## EXTRACTED INFORMATION
[Start of section]

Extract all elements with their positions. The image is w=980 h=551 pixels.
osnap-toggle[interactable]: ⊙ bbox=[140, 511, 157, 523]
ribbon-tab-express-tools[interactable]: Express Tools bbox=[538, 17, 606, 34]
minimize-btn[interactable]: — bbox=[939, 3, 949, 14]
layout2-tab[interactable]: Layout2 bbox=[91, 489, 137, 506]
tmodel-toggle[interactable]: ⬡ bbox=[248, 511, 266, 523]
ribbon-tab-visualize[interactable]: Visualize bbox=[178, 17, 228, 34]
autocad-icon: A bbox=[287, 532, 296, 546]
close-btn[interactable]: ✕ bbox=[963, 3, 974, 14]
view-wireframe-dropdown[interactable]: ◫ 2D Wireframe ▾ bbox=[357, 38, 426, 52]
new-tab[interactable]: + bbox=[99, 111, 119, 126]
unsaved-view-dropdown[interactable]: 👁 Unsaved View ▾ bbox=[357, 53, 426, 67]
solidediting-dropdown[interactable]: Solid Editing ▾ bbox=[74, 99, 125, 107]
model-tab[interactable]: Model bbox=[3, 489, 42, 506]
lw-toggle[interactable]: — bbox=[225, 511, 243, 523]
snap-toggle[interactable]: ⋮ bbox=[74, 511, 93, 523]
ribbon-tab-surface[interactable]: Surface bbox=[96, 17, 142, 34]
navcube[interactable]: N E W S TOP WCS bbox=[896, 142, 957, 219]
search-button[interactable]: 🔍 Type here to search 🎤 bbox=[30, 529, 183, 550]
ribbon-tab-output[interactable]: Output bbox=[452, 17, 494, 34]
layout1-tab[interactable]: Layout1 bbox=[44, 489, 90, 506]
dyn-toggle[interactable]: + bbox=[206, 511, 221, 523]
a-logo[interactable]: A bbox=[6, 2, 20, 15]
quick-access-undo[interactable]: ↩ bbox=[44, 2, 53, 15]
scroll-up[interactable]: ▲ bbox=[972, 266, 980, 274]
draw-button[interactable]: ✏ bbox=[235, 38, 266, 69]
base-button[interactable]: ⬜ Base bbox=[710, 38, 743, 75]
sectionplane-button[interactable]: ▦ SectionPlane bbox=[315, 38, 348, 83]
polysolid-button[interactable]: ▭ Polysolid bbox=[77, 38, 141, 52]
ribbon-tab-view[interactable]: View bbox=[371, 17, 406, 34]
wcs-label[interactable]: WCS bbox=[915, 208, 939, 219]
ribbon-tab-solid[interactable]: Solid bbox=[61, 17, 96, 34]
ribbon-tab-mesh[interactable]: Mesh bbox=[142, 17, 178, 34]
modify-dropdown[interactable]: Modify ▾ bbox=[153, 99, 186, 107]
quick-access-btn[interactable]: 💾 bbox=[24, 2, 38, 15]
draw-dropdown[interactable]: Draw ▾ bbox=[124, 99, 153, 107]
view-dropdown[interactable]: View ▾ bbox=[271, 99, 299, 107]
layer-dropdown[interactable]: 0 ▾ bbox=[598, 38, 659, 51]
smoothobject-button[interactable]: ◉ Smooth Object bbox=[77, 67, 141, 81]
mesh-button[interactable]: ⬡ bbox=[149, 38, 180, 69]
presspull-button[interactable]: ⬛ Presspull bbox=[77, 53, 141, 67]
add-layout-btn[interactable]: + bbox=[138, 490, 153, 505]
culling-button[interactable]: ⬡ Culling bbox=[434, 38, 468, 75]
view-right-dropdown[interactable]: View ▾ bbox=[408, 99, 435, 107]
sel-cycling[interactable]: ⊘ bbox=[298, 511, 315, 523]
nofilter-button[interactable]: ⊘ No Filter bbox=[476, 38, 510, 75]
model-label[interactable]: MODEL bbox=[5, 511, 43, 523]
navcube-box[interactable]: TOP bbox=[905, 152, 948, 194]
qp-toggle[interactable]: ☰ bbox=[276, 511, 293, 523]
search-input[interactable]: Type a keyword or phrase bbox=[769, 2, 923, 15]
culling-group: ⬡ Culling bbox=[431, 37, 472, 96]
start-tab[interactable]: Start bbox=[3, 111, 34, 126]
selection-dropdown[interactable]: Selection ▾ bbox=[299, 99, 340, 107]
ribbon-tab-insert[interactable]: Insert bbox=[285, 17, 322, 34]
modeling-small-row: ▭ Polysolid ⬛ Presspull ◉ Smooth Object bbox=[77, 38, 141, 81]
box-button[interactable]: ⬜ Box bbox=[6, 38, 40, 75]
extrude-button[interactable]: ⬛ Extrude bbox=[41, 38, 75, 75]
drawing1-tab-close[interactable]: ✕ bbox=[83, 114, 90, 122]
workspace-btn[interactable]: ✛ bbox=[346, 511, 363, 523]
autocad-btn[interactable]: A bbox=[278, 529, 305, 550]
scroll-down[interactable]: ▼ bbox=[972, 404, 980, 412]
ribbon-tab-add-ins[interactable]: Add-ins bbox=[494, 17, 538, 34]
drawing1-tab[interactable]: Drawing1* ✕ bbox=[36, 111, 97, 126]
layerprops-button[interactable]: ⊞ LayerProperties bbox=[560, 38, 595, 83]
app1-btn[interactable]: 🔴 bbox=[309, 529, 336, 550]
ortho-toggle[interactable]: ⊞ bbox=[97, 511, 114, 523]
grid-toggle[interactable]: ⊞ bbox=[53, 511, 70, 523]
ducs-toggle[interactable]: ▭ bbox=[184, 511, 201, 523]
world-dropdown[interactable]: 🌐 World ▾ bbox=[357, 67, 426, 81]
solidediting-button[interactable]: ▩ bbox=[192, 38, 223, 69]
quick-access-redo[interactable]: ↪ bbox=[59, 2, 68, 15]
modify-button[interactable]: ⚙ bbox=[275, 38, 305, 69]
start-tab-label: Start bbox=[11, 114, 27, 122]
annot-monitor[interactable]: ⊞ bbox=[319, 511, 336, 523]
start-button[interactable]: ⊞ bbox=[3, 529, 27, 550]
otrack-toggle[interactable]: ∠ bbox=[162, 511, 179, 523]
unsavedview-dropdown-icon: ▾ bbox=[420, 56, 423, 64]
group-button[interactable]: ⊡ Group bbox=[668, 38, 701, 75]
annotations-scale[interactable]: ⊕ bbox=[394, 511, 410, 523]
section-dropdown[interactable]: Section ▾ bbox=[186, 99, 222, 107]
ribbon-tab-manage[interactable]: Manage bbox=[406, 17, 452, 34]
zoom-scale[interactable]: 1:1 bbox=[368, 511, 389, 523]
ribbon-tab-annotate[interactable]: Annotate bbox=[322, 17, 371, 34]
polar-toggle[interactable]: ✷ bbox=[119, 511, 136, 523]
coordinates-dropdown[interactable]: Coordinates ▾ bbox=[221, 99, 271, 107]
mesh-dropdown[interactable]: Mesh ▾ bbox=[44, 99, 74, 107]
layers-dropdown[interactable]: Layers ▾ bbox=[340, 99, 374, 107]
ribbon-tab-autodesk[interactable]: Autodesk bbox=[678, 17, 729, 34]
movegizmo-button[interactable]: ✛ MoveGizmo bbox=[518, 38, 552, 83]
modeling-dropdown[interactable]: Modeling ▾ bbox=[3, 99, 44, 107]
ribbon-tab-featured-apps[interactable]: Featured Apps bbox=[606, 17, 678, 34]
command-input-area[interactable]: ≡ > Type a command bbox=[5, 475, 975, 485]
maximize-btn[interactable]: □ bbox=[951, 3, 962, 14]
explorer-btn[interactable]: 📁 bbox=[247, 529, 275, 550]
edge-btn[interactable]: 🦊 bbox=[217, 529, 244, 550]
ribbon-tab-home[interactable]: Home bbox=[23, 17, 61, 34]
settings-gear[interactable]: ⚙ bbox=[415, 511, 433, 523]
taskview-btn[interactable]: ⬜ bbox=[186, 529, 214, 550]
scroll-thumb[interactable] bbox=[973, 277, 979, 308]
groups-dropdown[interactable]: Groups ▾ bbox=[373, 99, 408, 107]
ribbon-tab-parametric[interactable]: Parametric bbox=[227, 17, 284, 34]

[End of section]

## WORK REQUIRED
Lines of the listing above that hold the string "quick" should each be copied.

## ANSWER TO THIS EXERCISE
quick-access-undo[interactable]: ↩ bbox=[44, 2, 53, 15]
quick-access-btn[interactable]: 💾 bbox=[24, 2, 38, 15]
quick-access-redo[interactable]: ↪ bbox=[59, 2, 68, 15]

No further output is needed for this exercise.